DATA »
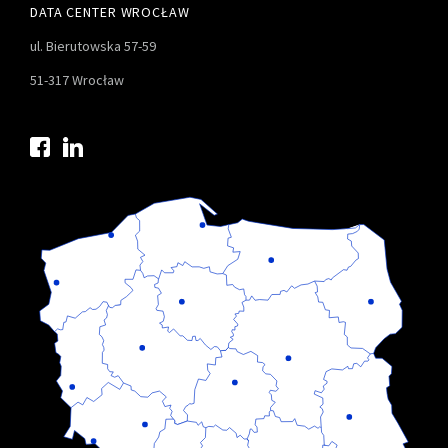
DATA CENTER WROCŁAW
ul. Bierutowska 57-59
51-317 Wrocław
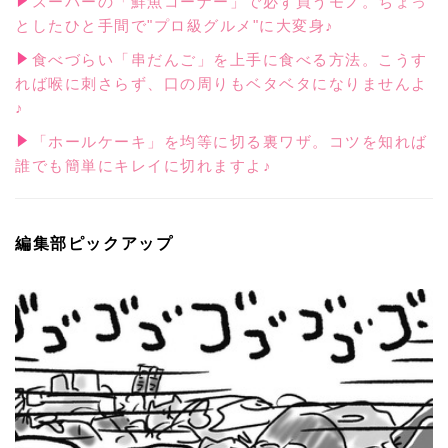
スーパーの「鮮魚コーナー」で必ず買うモノ。ちょっ
としたひと手間で"プロ級グルメ"に大変身♪
食べづらい「串だんご」を上手に食べる方法。こうす
れば喉に刺さらず、口の周りもベタベタになりませんよ
♪
「ホールケーキ」を均等に切る裏ワザ。コツを知れば
誰でも簡単にキレイに切れますよ♪
編集部ピックアップ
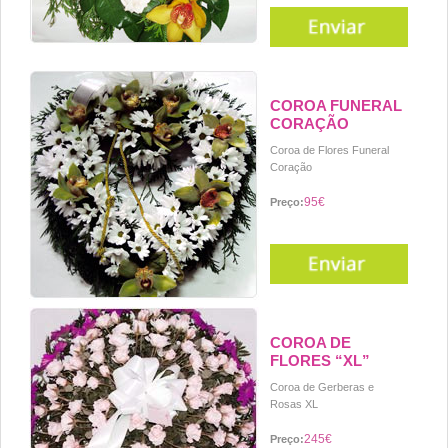
COROA FUNERAL
CORAÇÃO
Coroa de Flores Funeral
Coração
95€
Preço:
COROA DE
FLORES “XL”
Coroa de Gerberas e
Rosas XL
245€
Preço:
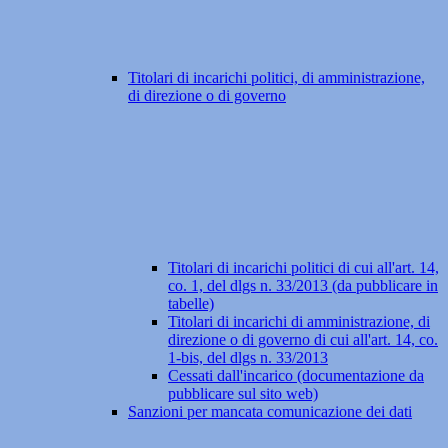
Titolari di incarichi politici, di amministrazione,
di direzione o di governo
Titolari di incarichi politici di cui all'art. 14,
co. 1, del dlgs n. 33/2013 (da pubblicare in
tabelle)
Titolari di incarichi di amministrazione, di
direzione o di governo di cui all'art. 14, co.
1-bis, del dlgs n. 33/2013
Cessati dall'incarico (documentazione da
pubblicare sul sito web)
Sanzioni per mancata comunicazione dei dati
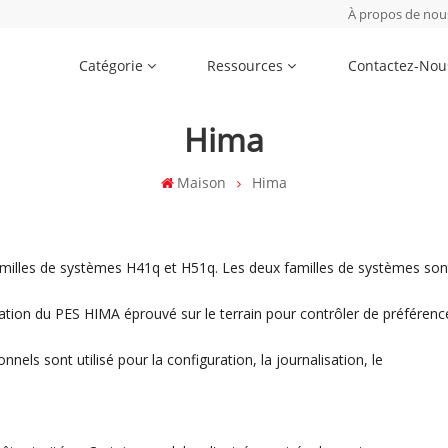
À propos de nou
Catégorie
Ressources
Contactez-Nou
Hima
Maison
Hima
milles de systèmes H41q et H51q.
Les deux familles de systèmes son
ration du PES HIMA éprouvé sur le terrain pour contrôler de préférenc
rsonnels sont
utilisé pour la configuration, la journalisation, le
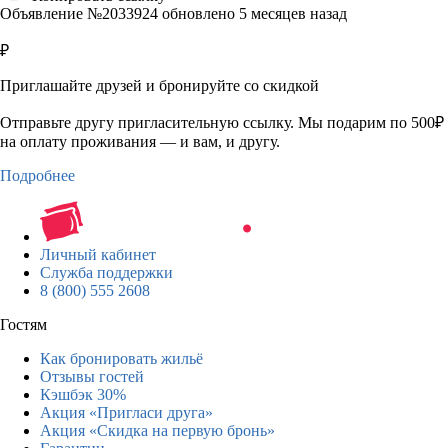
Объявление №2033924 обновлено 5 месяцев назад
₽
Приглашайте друзей и бронируйте со скидкой
Отправьте другу пригласительную ссылку. Мы подарим по 500₽
на оплату проживания — и вам, и другу.
Подробнее
Личный кабинет
Служба поддержки
8 (800) 555 2608
Гостям
Как бронировать жильё
Отзывы гостей
Кэшбэк 30%
Акция «Пригласи друга»
Акция «Скидка на первую бронь»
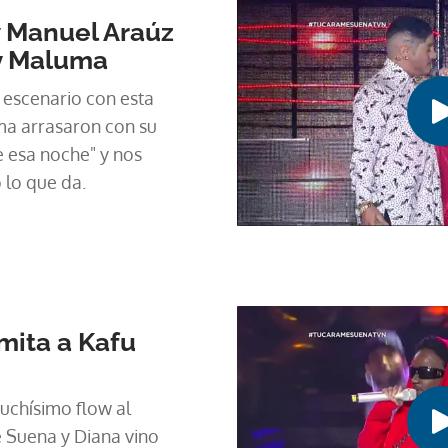
y Manuel Araúz
 y Maluma
 escenario con esta
ma arrasaron con su
e esa noche" y nos
 lo que da.
mita a Kafu
uchísimo flow al
 Suena y Diana vino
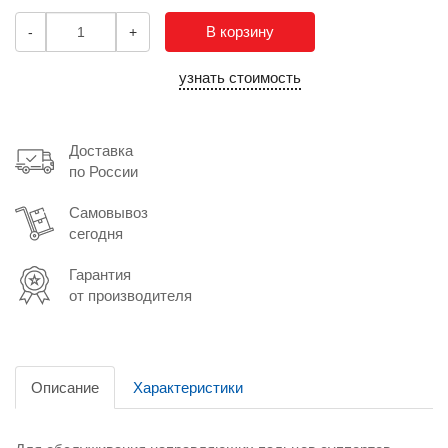
В корзину
-
+
узнать стоимость
Доставка
по России
Самовывоз
сегодня
Гарантия
от производителя
Описание
Характеристики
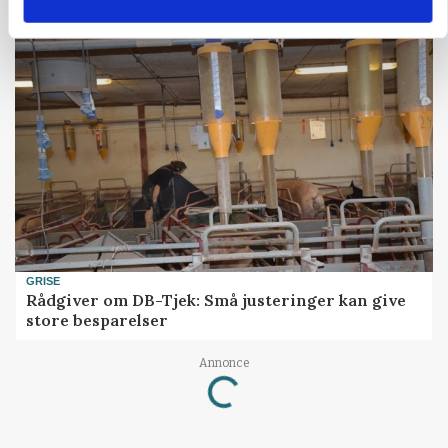
presser markedet
GRISE
Rådgiver om DB-Tjek: Små justeringer kan give
store besparelser
Annonce
Loading...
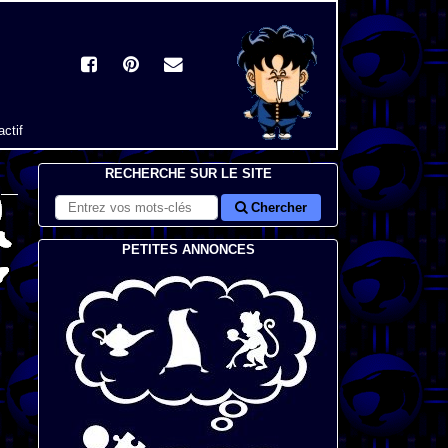
actif
RECHERCHE SUR LE SITE
Chercher
PETITES ANNONCES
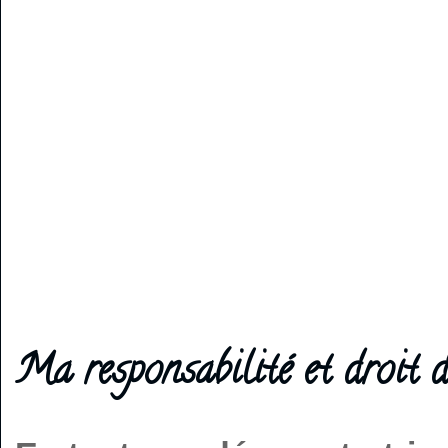
Ma responsabilité et droit d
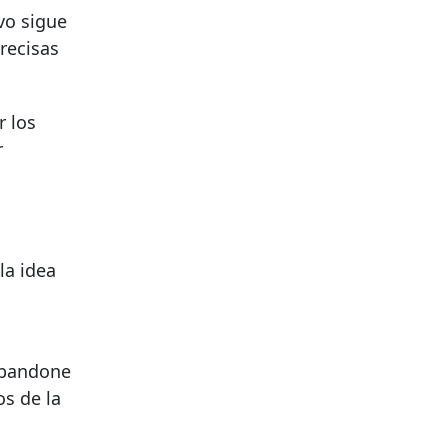
vo sigue
recisas
r los
r
la idea
 abandone
os de la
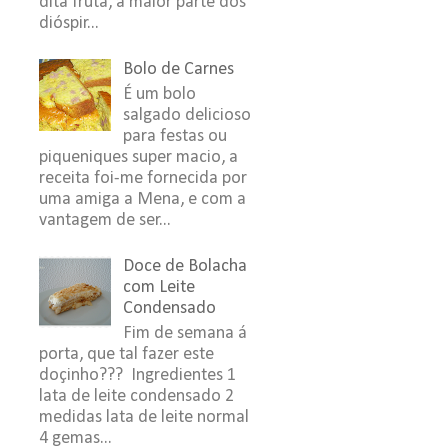
dita fruta, a maior parte dos
dióspir...
Bolo de Carnes
É um bolo
salgado delicioso
para festas ou
piqueniques super macio, a
receita foi-me fornecida por
uma amiga a Mena, e com a
vantagem de ser...
Doce de Bolacha
com Leite
Condensado
Fim de semana á
porta, que tal fazer este
doçinho??? Ingredientes 1
lata de leite condensado 2
medidas lata de leite normal
4 gemas...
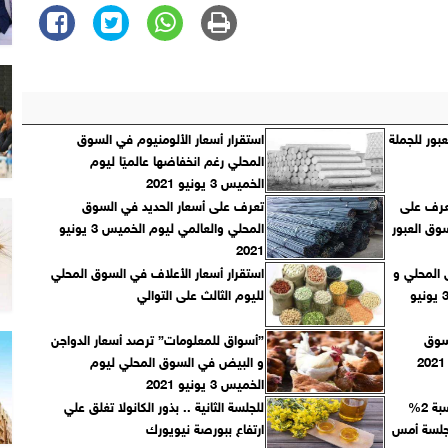
بور للجملة
استقرار أسعار الألومنيوم في السوق
المحلي رغم انخفاضها عالميًا ليوم
الخميس 3 يونيو 2021
عرف على
تعرف على أسعار الحديد في السوق
ق العبور
المحلي والعالمي ليوم الخميس 3 يونيو
2021
 المحلي و
استقرار أسعار الأعلاف في السوق المحلي
ارتفاعها عالميًا اليوم الخميس 3 يونيو
لليوم الثالث على التوالي
سوق
”أسواق للمعلومات” ترصد أسعار الدواجن
و البيض في السوق المحلي ليوم
الخميس 3 يونيو 2021
أسعار الذرة تغلق علي تراجع بنسبة 2%
للجلسة الثانية .. بذور الكانولا تغلق علي
 جلسة أمس
ارتفاع ببورصة نيويورك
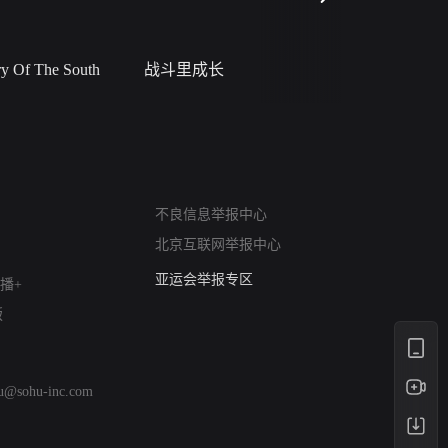
 Of The South
战斗里成长
私人女教
网络暴力有害信息举报
12318 文化市场举报
不良信息举报中心
算法推荐专项举报
北京互联网举报中心
亚运会举报专区
播+
涉历史虚无举报
网络谣言信息专项
版
涉政举报入口
涉未成年人举报
清朗自媒体乱象举报
hu@sohu-inc.com
涉民族宗教有害信息举报
清朗·生活服务类内容举报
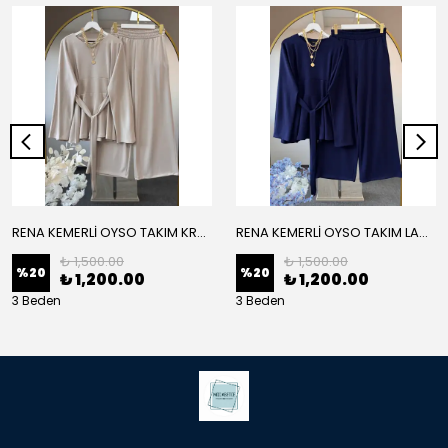
RENA KEMERLİ OYSO TAKIM KREM
RENA KEMERLİ OYSO TAKIM LACİVERT
₺ 1,500.00
₺ 1,500.00
%
20
%
20
₺ 1,200.00
₺ 1,200.00
3 Beden
3 Beden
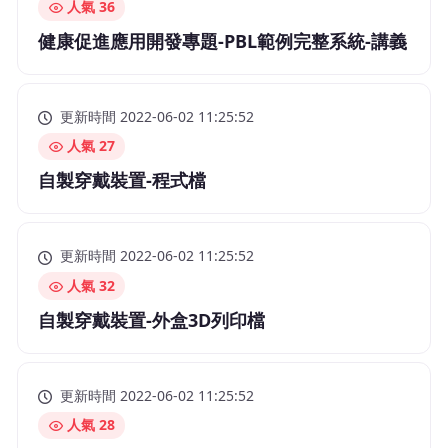
人氣 36
健康促進應用開發專題-PBL範例完整系統-講義
更新時間 2022-06-02 11:25:52
人氣 27
自製穿戴裝置-程式檔
更新時間 2022-06-02 11:25:52
人氣 32
自製穿戴裝置-外盒3D列印檔
更新時間 2022-06-02 11:25:52
人氣 28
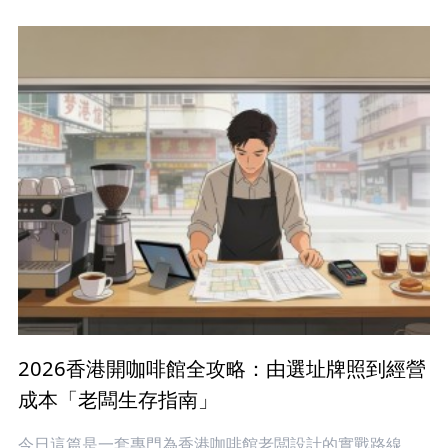
2026香港開咖啡館全攻略：由選址牌照到經營
成本「老闆生存指南」
今日這篇是一套專門為香港咖啡館老闆設計的實戰路線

EXERCISE BRIEF »
Wherever the string "يونيو" appears in a line above, copy that line.

EXERCISE OUTPUT »
الخميس 3 يونيو 2021
المحلي والعالمي ليوم الخميس 3 يونيو
ارتفاعها عالميًا اليوم الخميس 3 يونيو
الخميس 3 يونيو 2021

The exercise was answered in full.